The biggest annoyance about SQLite for me is no ability to:
ALTER TABLE users MODIFY COLUMN…
ALTER TABLE users ALTER COLUMN…
ALTER TABLE users ADD CONSTRAINT…
You have to create a new temporary table with correct schema, copy data into this new table, drop the old table, and then rename the temporary table.Hmmm. SQLite is great, but I remember years ago, at a university cluster, I had to populate a SQL database via tons of INSERT statements from genomic/meta-genomic workflows. Postgresql was so much faster just at that particular action (inserting data) that it convinced me that SQLite may be useful for many, many applications, but for "big data"(sets), Postgresql is simply better.
Is this just a AWS ads?
I started setting up my workflows using Temporal. It deploys as relatively light weight local app. For an isolated local installation it uses SQLite. It makes the process of dealing with API retries and organizing workflows and tasks really simple. I recommend giving it a try. It is, philosophically, exactly what this article is suggesting, but it adds an incredibly rich and flexible interface for agents to work with. Additionally, the web UI makes it very easy to inspect workflows, review agent execution, etc. Temporal also encodes much higher reliability into your system, almost for free. Distributed and reliable systems are hard, don't reinvent the wheel IMO.
If you find yourself wanting things like an easy way to then introspect your SQLite database, figure out what is happening in the workflow, compose individual tasks, make workflows trivially callable, etc, give Temporal a look.

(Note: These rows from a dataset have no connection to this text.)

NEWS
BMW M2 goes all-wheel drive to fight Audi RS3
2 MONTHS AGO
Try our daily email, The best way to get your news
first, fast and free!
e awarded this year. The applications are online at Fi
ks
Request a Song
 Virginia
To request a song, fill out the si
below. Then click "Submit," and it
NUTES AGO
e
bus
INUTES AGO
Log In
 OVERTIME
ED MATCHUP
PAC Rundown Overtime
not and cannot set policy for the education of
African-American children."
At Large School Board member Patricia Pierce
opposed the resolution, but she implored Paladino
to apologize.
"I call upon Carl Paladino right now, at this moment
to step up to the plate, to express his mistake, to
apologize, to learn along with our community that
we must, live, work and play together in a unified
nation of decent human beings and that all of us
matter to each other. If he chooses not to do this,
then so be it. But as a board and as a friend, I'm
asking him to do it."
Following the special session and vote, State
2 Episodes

Alongside this, I have mostly moved away from files for agents. Markdown and JSON are great, but also feel like traps when building out smaller local apps. LLMs are great at SQLite and you can render anything you want out of it (Markdown, JSON, etc). It saves a lot of tokens when an agent can just query a specific row instead of having to fire up jq or grep through markdown. You get a nice portable self contained data management system that encourages agents to be more disciplined about how they structure their data than a bunch of files. It also continues to scale into MySQL/Postgres if your little local projects start to outgrow or become more formal, you already have schema and discipline around data.